European music executives believe dropping digital rights management (DRM) restrictions from digital music would drive song sales, according to a new Jupiter Research survey. Major record labels, however, remain unconvinced.
Hackers have been attacking DRM for years, quite successfully for the most part. Just this week, they cracked the Blu-ray Disc protection codes. But recently industry leaders have joined them, calling for an end to DRM, at least for music. Last week, Apple CEO Steve Jobs challenged record labels to offer music for sale without DRM, noting that "DRMs haven't worked, and may never work, to halt music piracy."
Last year at the Music 2.0 conference in Los Angeles, Yahoo Music chief Dave Goldberg said much the same thing. He reiterated his opposition to DRM this week in an article published by Silicon Valley Watcher. (Coincidentally, he resigned today.) Other tech executives have added their voices to the call to unlock digital music.
Jupiter's European Music Executive Survey, 2007 reveals that most of the music industry respondents -- a group composed of employees of major and independent record labels, industry and rights groups, digital stories, and services and technology providers -- feel the same way.
Among the executives surveyed, 62% agreed that dropping DRM would drive adoption of digital music and 54% said that DRM was overly restrictive. Presented with the statement "DRM is essential for online music," 56% of respondents disagreed.
Only 11% of those surveyed believe that DRM-free music would threaten revenues.
While consumers tend to resent DRM because it forces restrictions on upon them and treats them as criminals, Jupiter's report says that much of the music industry's dissatisfaction with the technology comes from dissatisfaction with Apple's dominance of the digital music download market.
It's worth noting that Apple's FairPlay DRM is far more effective at preventing competitors from making devices that interoperate with the iPod and iTunes -- thanks to the Digital Millennium Copyright Act -- than it is in preventing iTunes customers from copying songs they've bought online.
In the music market at least, DRM's days may be numbered. British music company EMI has been experimenting with distributing unprotected digital downloads and is reportedly reviewing its position on content protection technology for CDs.

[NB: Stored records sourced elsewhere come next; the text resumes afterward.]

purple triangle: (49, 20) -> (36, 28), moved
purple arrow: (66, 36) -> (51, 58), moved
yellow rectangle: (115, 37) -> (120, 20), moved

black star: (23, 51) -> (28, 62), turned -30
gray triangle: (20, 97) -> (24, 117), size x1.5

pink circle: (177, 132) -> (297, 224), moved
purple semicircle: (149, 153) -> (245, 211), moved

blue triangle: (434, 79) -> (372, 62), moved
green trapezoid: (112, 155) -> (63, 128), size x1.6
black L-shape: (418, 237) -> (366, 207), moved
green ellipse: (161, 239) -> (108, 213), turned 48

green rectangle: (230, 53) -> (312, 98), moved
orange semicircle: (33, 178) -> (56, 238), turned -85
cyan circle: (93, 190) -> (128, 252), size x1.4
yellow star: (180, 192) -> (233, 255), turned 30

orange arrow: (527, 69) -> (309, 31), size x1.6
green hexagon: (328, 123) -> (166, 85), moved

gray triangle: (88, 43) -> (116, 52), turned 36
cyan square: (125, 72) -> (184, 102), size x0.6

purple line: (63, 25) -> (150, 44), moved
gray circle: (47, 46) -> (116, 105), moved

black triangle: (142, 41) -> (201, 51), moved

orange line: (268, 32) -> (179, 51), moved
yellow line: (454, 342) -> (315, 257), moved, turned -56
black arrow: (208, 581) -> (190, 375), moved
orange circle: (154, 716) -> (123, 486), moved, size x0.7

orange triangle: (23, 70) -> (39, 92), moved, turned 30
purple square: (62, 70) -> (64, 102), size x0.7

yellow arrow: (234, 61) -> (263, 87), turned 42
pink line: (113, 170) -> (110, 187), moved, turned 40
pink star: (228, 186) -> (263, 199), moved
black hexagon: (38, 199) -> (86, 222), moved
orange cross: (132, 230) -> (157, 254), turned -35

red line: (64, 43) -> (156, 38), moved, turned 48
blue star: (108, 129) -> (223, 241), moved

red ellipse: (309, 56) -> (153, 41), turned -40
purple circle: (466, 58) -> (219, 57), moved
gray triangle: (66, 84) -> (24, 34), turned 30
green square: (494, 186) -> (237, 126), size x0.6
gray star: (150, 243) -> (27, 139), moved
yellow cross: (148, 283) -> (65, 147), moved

James McQuivey, principal analyst at Forrester Research, predicts that 2007 will be the year that one of the major music companies breaks ranks and gives up on DRM. Once that happens, he says, the rest will feel they have to follow.
When that day arrives, it may not be the end of the world. "There's no evidence that a DRM-free world is more injurious than the one in which we already live," says McQuivey. "There's no evidence it's going to suddenly ignite a new firestorm of piracy and anarchy."